In conclusion, take a deep breath parents and try not to let the issue of fussy eating become an issue. Also, try not to let the opinion of others on your child become a worry. Again if your child gets invited to another child's house for tea, rather than worry, explain to the other parent that your child may not eat a lot. It really doesn't matter. As long as they have their manners and try something on the plate, then do not worry. Also, do not think that you need to give them another meal when they get home. Ask about what they had to eat. Did they try it? Give lots of positive reinforcement for them dealing with a tricky situation. If they are still hungry offer them a piece of fruit when they get home.

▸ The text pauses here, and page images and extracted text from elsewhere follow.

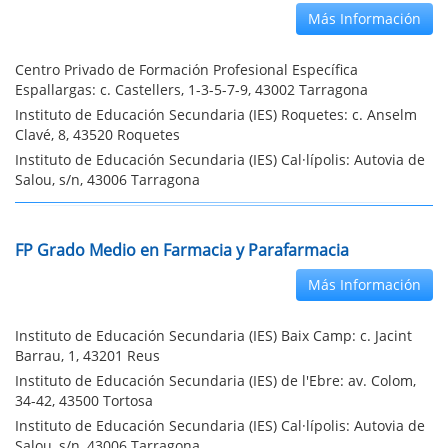
Más Información
Centro Privado de Formación Profesional Específica
Espallargas: c. Castellers, 1-3-5-7-9, 43002 Tarragona
Instituto de Educación Secundaria (IES) Roquetes: c. Anselm
Clavé, 8, 43520 Roquetes
Instituto de Educación Secundaria (IES) Cal·lípolis: Autovia de
Salou, s/n, 43006 Tarragona
FP Grado Medio en Farmacia y Parafarmacia
Más Información
Instituto de Educación Secundaria (IES) Baix Camp: c. Jacint
Barrau, 1, 43201 Reus
Instituto de Educación Secundaria (IES) de l'Ebre: av. Colom,
34-42, 43500 Tortosa
Instituto de Educación Secundaria (IES) Cal·lípolis: Autovia de
Salou, s/n, 43006 Tarragona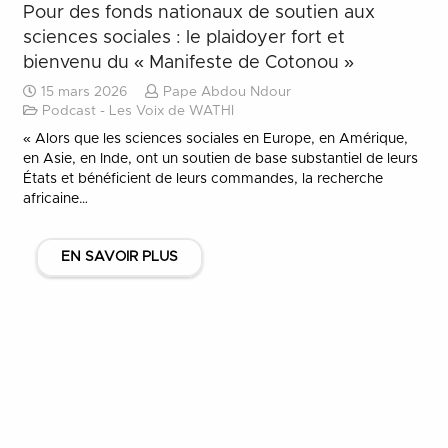
Pour des fonds nationaux de soutien aux
sciences sociales : le plaidoyer fort et
bienvenu du « Manifeste de Cotonou »
15 mars 2026
Pape Abdou Ndour
Podcast - Les Voix de WATHI
« Alors que les sciences sociales en Europe, en Amérique,
en Asie, en Inde, ont un soutien de base substantiel de leurs
États et bénéficient de leurs commandes, la recherche
africaine…
EN SAVOIR PLUS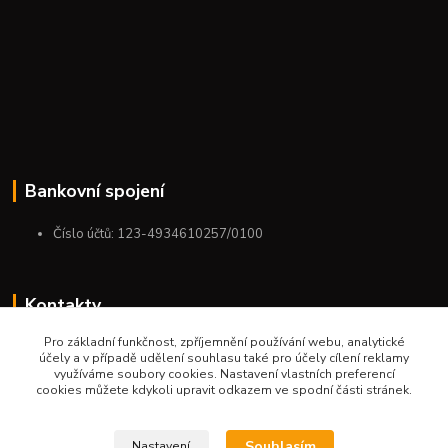
Bankovní spojení
Číslo účtů: 123-4934610257/0100
Kontakty
Pro základní funkčnost, zpříjemnění používání webu, analytické
+420 775 954 963
účely a v případě udělení souhlasu také pro účely cílení reklamy
9:00-12:00-13:00-16:00
využíváme soubory cookies. Nastavení vlastních preferencí
cookies můžete kdykoli upravit odkazem ve spodní části stránek.
ktm.ostrava@email.cz
Souhlasím
Nastavení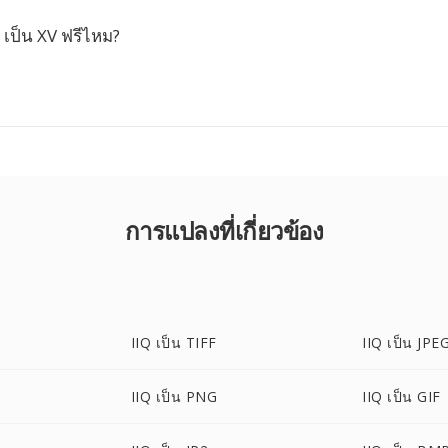
เป็น XV ฟรีไหม?
การแปลงที่เกี่ยวข้อง
IIQ เป็น TIFF
IIQ เป็น JPE
IIQ เป็น PNG
IIQ เป็น GIF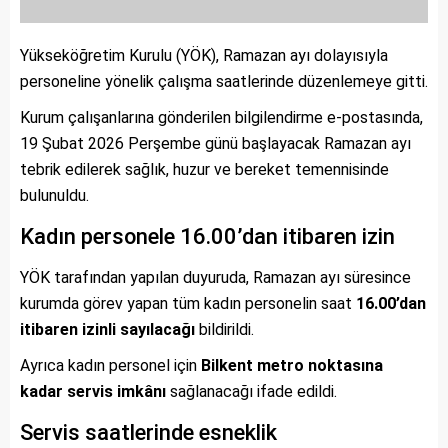
Yükseköğretim Kurulu (YÖK), Ramazan ayı dolayısıyla
personeline yönelik çalışma saatlerinde düzenlemeye gitti.
Kurum çalışanlarına gönderilen bilgilendirme e-postasında,
19 Şubat 2026 Perşembe günü başlayacak Ramazan ayı
tebrik edilerek sağlık, huzur ve bereket temennisinde
bulunuldu.
Kadın personele 16.00’dan itibaren izin
YÖK tarafından yapılan duyuruda, Ramazan ayı süresince
kurumda görev yapan tüm kadın personelin saat
16.00’dan
itibaren izinli sayılacağı
bildirildi.
Ayrıca kadın personel için
Bilkent metro noktasına
kadar servis imkânı
sağlanacağı ifade edildi.
Servis saatlerinde esneklik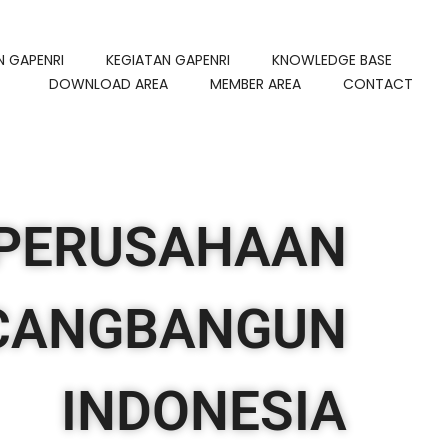
N GAPENRI
KEGIATAN GAPENRI
KNOWLEDGE BASE
DOWNLOAD AREA
MEMBER AREA
CONTACT
PERUSAHAAN
CANGBANGUN
INDONESIA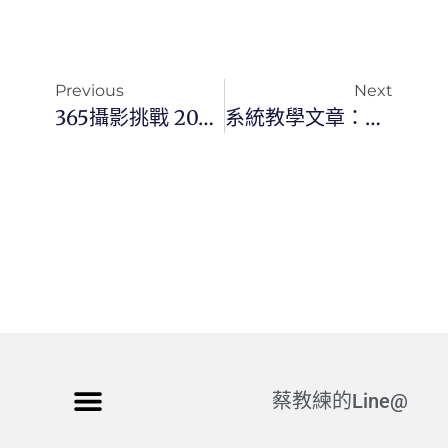
Previous
Next
365攝影挑戰 20251129(六)333/365 Day3602
系統教學文章：〈為什麼「工具—習慣—環境」三層式流程，決定一個人的數位能力上限〉
蔡教練的Line@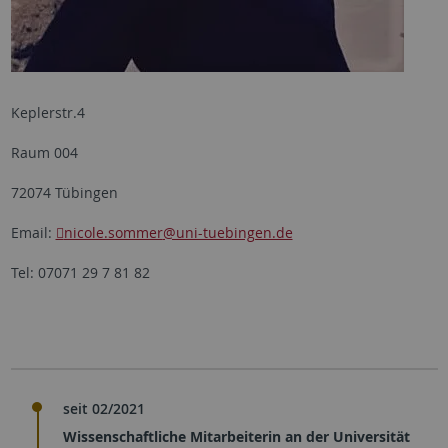
Keplerstr.4
Raum 004
72074 Tübingen
Email:
nicole.sommer
@uni-tuebingen.de
Tel: 07071 29 7 81 82
seit 02/2021
Wissenschaftliche Mitarbeiterin an der Universität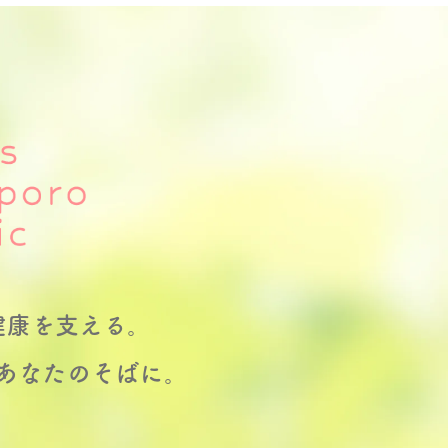
健康を支える。
あなたのそばに。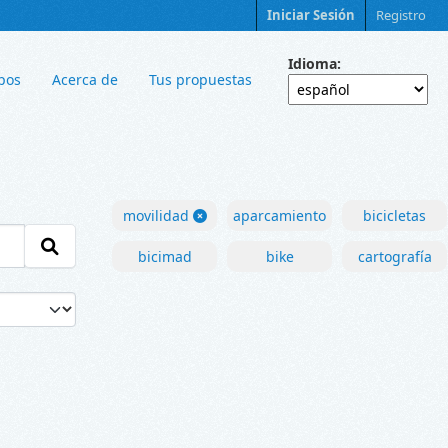
Iniciar Sesión
Registro
Idioma
pos
Acerca de
Tus propuestas
movilidad
aparcamiento
bicicletas
bicimad
bike
cartografía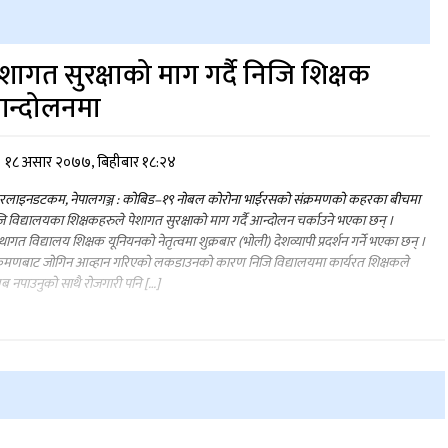
ेशागत सुरक्षाको माग गर्दै निजि शिक्षक
न्दोलनमा
१८ असार २०७७, बिहीबार १८:२४
रलाइनडटकम, नेपालगञ्ज : कोबिड–१९ नोबल कोरोना भाईरसको संक्रमणको कहरका बीचमा
ि विद्यालयका शिक्षकहरुले पेशागत सुरक्षाको माग गर्दै आन्दोलन चर्काउने भएका छन् ।
्थागत विद्यालय शिक्षक यूनियनको नेतृत्वमा शुक्रबार (भोली) देशव्यापी प्रदर्शन गर्ने भएका छन् ।
्रमणबाट जोगिन आव्हान गरिएको लकडाउनको कारण निजि विद्यालयमा कार्यरत शिक्षकले
 नपाउनुको साथै रोजगारी पनि […]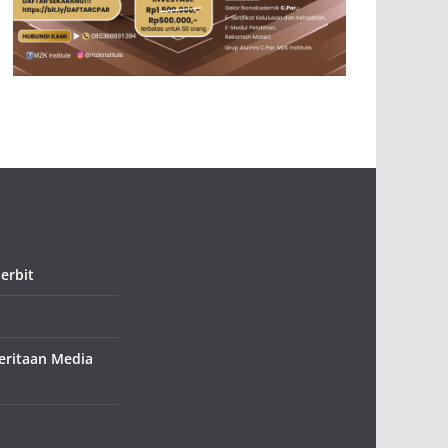
erbit
ritaan Media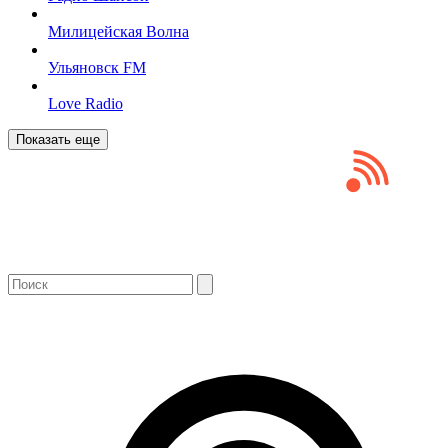
Милицейская Волна
Ульяновск FM
Love Radio
Показать еще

Many children in our country do not ever experience what true hunger is and most children will always relent and eat something before they ever get to a point of making themselves ill. This does not always apply to every child, so if you are ever really worried about your child then do seek medical advice. However, do at times stay strong, reward the attempts at trying new foods, (even if it is just a little bit), try to stay calm and remember that we are all different and new things can be scary, even new foods.